The EU Commission recently launched a strategy to speed up growth in
the cultural and creative sectors and to maximise their
employment potential. Where art, business and technology meet, the
cultural and creative sectors can make waves which create a spill-over
into other sectors, the Commission says. Many signs point to this being
an area of growth. Things are afoot on a Nordic level too: the
cultural and creative sectors can show the way out of the crisis, says
the Nordic Council of Ministers’ General Secretary Halldór
Ásgrímsson.
People have been flocking to the Astrup Fearnley Museum of
Contemporary Art which has just opened in Oslo. But art and culture
showing the way in a new kind of working life has further implications
than this. This month’s theme for Nordic Labour Journal shows that
businesses looking for creativity make use of the inherent
possibilities of art and culture in completely new ways: ”When culture
was presented as a strategic tool people laughed at me. Today no one is
laughing,” says Piritta Kantojärvi at the Finnish culture company Grape
People.
The example from Sweden shows that designers’ products and processes
can help make businesses more innovative and create more jobs. A
quarter of working Icelanders already work in creative occupations.

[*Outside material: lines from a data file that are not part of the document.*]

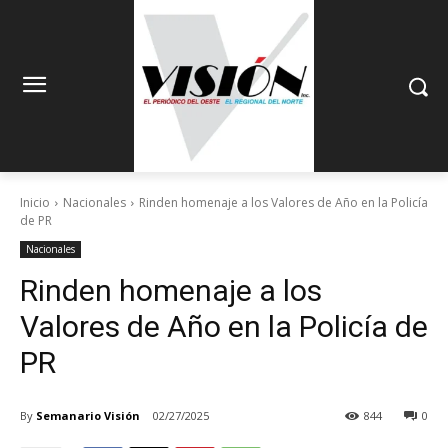
Inicio
Nacionales
Rinden homenaje a los Valores de Año en la Policía
de PR
Nacionales
Rinden homenaje a los
Valores de Año en la Policía de
PR
By
Semanario Visión
02/27/2025
844
0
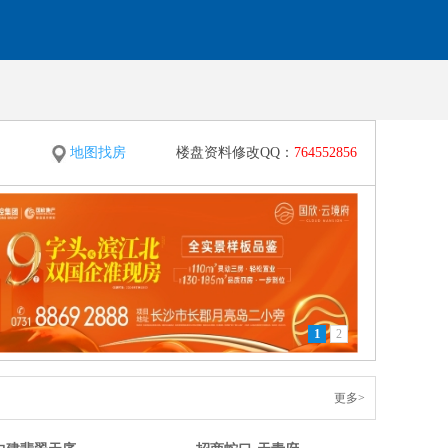
地图找房
楼盘资料修改QQ：
764552856
1
2
更多>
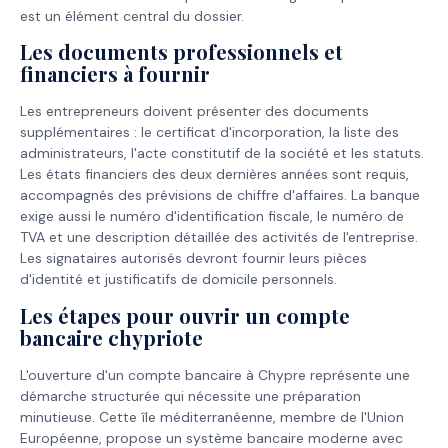
est un élément central du dossier.
Les documents professionnels et
financiers à fournir
Les entrepreneurs doivent présenter des documents
supplémentaires : le certificat d'incorporation, la liste des
administrateurs, l'acte constitutif de la société et les statuts.
Les états financiers des deux dernières années sont requis,
accompagnés des prévisions de chiffre d'affaires. La banque
exige aussi le numéro d'identification fiscale, le numéro de
TVA et une description détaillée des activités de l'entreprise.
Les signataires autorisés devront fournir leurs pièces
d'identité et justificatifs de domicile personnels.
Les étapes pour ouvrir un compte
bancaire chypriote
L'ouverture d'un compte bancaire à Chypre représente une
démarche structurée qui nécessite une préparation
minutieuse. Cette île méditerranéenne, membre de l'Union
Européenne, propose un système bancaire moderne avec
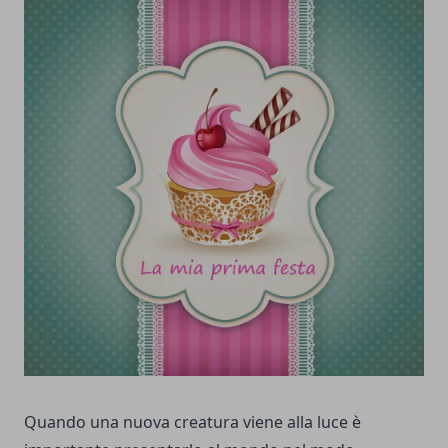
Quando una nuova creatura viene alla luce è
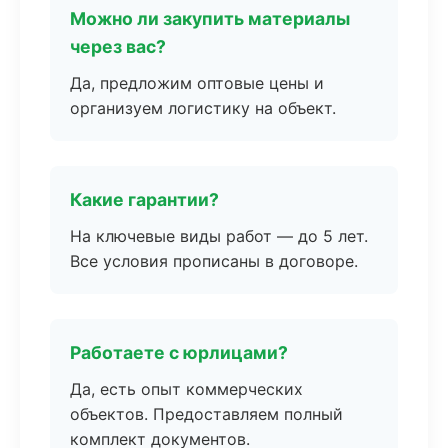
Можно ли закупить материалы
через вас?
Да, предложим оптовые цены и
организуем логистику на объект.
Какие гарантии?
На ключевые виды работ — до 5 лет.
Все условия прописаны в договоре.
Работаете с юрлицами?
Да, есть опыт коммерческих
объектов. Предоставляем полный
комплект документов.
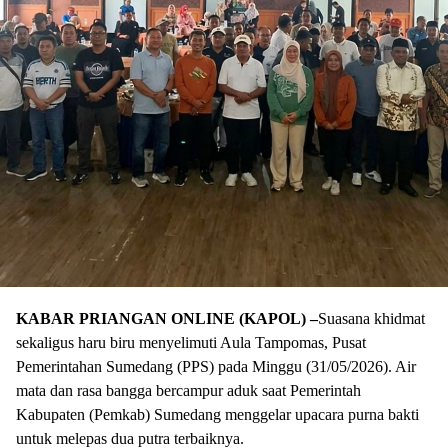
KABAR PRIANGAN ONLINE (KAPOL) –
Suasana khidmat
sekaligus haru biru menyelimuti Aula Tampomas, Pusat
Pemerintahan Sumedang (PPS) pada Minggu (31/05/2026). Air
mata dan rasa bangga bercampur aduk saat Pemerintah
Kabupaten (Pemkab) Sumedang menggelar upacara purna bakti
untuk melepas dua putra terbaiknya.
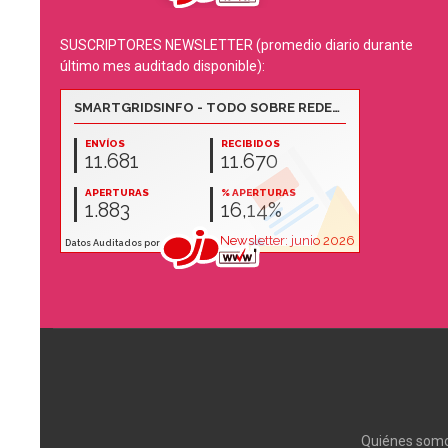
SUSCRIPTORES NEWSLETTER (promedio diario durante
último mes auditado disponible):
Quiénes som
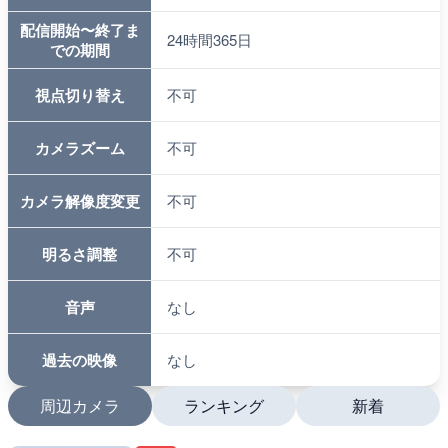
配信開始〜終了ま
24時間365日
での期間
視点切り替え
不可
カメラズーム
不可
カメラ解像度変更
不可
明るさ調整
不可
音声
なし
過去の映像
なし
周辺カメラ
ランキング
新着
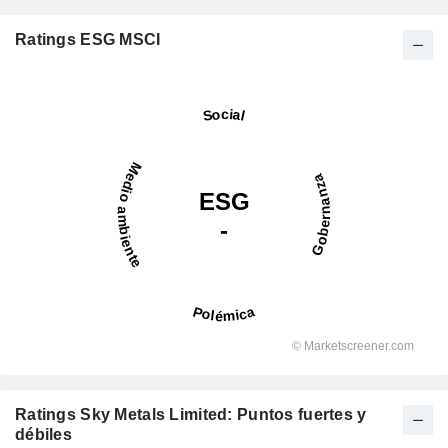
Ratings ESG MSCI
Ratings Sky Metals Limited: Puntos fuertes y
débiles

Culture is so important to the Icelandic national identity that the
Icelanders themselves aren’t aware of culture’s strong position in
society, says Professor Einarsson.
What makes art art is that it creates something new, and the artist
is always ahead of the pack, says Director Gunnar B. Kvaran at the
Astrup Fearnley Museum in Oslo, and we need help to get to where the
artist is. Perhaps this is the key to how to create waves by pushing
art and culture forward. But is this the kind of push which is taking
place? Can culture turn the downturn around?